## SUPPLIED DATA
== Segment start ==
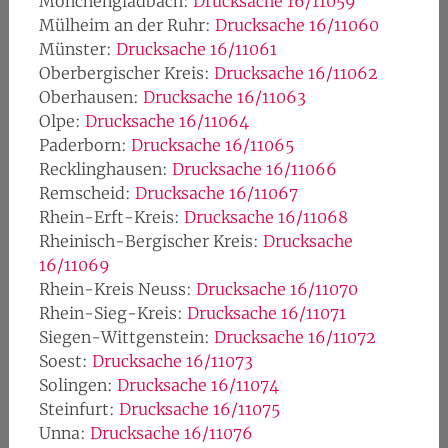
Mönchengladbach:
Drucksache 16/11059
Mülheim an der Ruhr:
Drucksache 16/11060
Münster:
Drucksache 16/11061
Oberbergischer Kreis:
Drucksache 16/11062
Oberhausen:
Drucksache 16/11063
Olpe:
Drucksache 16/11064
Paderborn:
Drucksache 16/11065
Recklinghausen:
Drucksache 16/11066
Remscheid:
Drucksache 16/11067
Rhein-Erft-Kreis:
Drucksache 16/11068
Rheinisch-Bergischer Kreis:
Drucksache
16/11069
Rhein-Kreis Neuss:
Drucksache 16/11070
Rhein-Sieg-Kreis:
Drucksache 16/11071
Siegen-Wittgenstein:
Drucksache 16/11072
Soest:
Drucksache 16/11073
Solingen:
Drucksache 16/11074
Steinfurt:
Drucksache 16/11075
Unna:
Drucksache 16/11076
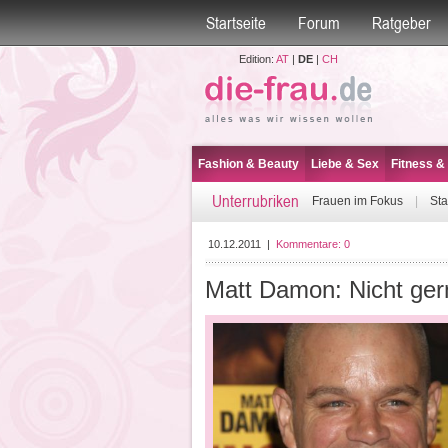
Startseite
Forum
Ratgeber
Edition:
AT
|
DE
|
CH
Fashion & Beauty
Liebe & Sex
Fitness &
Unterrubriken
Frauen im Fokus
|
Sta
10.12.2011
|
Kommentare:
0
Matt Damon: Nicht ge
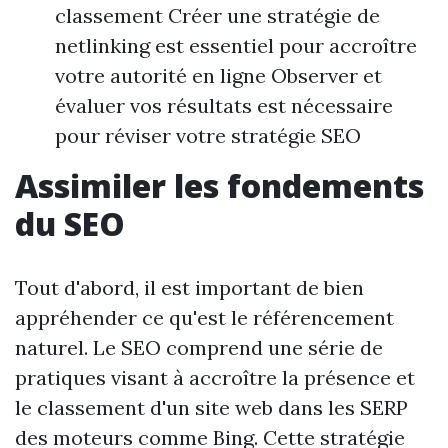
classement Créer une stratégie de
netlinking est essentiel pour accroître
votre autorité en ligne Observer et
évaluer vos résultats est nécessaire
pour réviser votre stratégie SEO
Assimiler les fondements
du SEO
Tout d'abord, il est important de bien
appréhender ce qu'est le référencement
naturel. Le SEO comprend une série de
pratiques visant à accroître la présence et
le classement d'un site web dans les SERP
des moteurs comme Bing. Cette stratégie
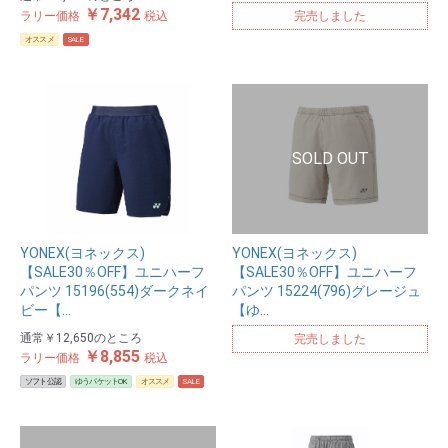
￥7,342
ラリー価格
税込
完売しました
オススメ
SALE
YONEX(ヨネックス)
YONEX(ヨネックス)
【SALE30％OFF】ユニハーフ
【SALE30％OFF】ユニハーフ
パンツ 15196(554)ダークネイ
パンツ 15224(796)グレージュ
ビー【…
【ゆ…
通常
￥12,650
のところ
完売しました
￥8,855
ラリー価格
税込
ソフト公認
ゆうパケットOK
オススメ
SALE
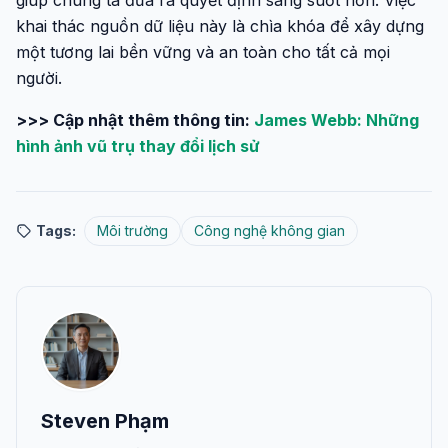
giúp chúng ta đưa ra quyết định sáng suốt hơn. Việc
khai thác nguồn dữ liệu này là chìa khóa để xây dựng
một tương lai bền vững và an toàn cho tất cả mọi
người.
>>> Cập nhật thêm thông tin:
James Webb: Những
hình ảnh vũ trụ thay đổi lịch sử
Tags:
Môi trường
Công nghệ không gian
Steven Phạm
== Segment end ==
## EXERCISE AIM
Would you return the entries verbatim, minus any images?

## ANSWER
Mönchengladbach:
Drucksache 16/11059
Mülheim an der Ruhr:
Drucksache 16/11060
Münster:
Drucksache 16/11061
Oberbergischer Kreis:
Drucksache 16/11062
Oberhausen:
Drucksache 16/11063
Olpe:
Drucksache 16/11064
Paderborn:
Drucksache 16/11065
Recklinghausen:
Drucksache 16/11066
Remscheid:
Drucksache 16/11067
Rhein-Erft-Kreis:
Drucksache 16/11068
Rheinisch-Bergischer Kreis:
Drucksache
16/11069
Rhein-Kreis Neuss:
Drucksache 16/11070
Rhein-Sieg-Kreis:
Drucksache 16/11071
Siegen-Wittgenstein:
Drucksache 16/11072
Soest:
Drucksache 16/11073
Solingen:
Drucksache 16/11074
Steinfurt:
Drucksache 16/11075
Unna:
Drucksache 16/11076
Startseite
Forum
Ratgeber
Edition:
AT
|
DE
|
CH
Fashion & Beauty
Liebe & Sex
Fitness &
Unterrubriken
Frauen im Fokus
|
Sta
10.12.2011
|
Kommentare:
0
Matt Damon: Nicht ge
classement Créer une stratégie de
netlinking est essentiel pour accroître
votre autorité en ligne Observer et
évaluer vos résultats est nécessaire
pour réviser votre stratégie SEO
Assimiler les fondements
du SEO
Tout d'abord, il est important de bien
appréhender ce qu'est le référencement
naturel. Le SEO comprend une série de
pratiques visant à accroître la présence et
le classement d'un site web dans les SERP
des moteurs comme Bing. Cette stratégie
￥7,342
ラリー価格
税込
完売しました
オススメ
SALE
YONEX(ヨネックス)
YONEX(ヨネックス)
【SALE30％OFF】ユニハーフ
【SALE30％OFF】ユニハーフ
パンツ 15196(554)ダークネイ
パンツ 15224(796)グレージュ
ビー【…
【ゆ…
通常
￥12,650
のところ
完売しました
￥8,855
ラリー価格
税込
ソフト公認
ゆうパケットOK
オススメ
SALE
giúp chúng ta đưa ra quyết định sáng suốt hơn. Việc
khai thác nguồn dữ liệu này là chìa khóa để xây dựng
một tương lai bền vững và an toàn cho tất cả mọi
người.
>>> Cập nhật thêm thông tin:
James Webb: Những
hình ảnh vũ trụ thay đổi lịch sử
Tags:
Môi trường
Công nghệ không gian
Steven Phạm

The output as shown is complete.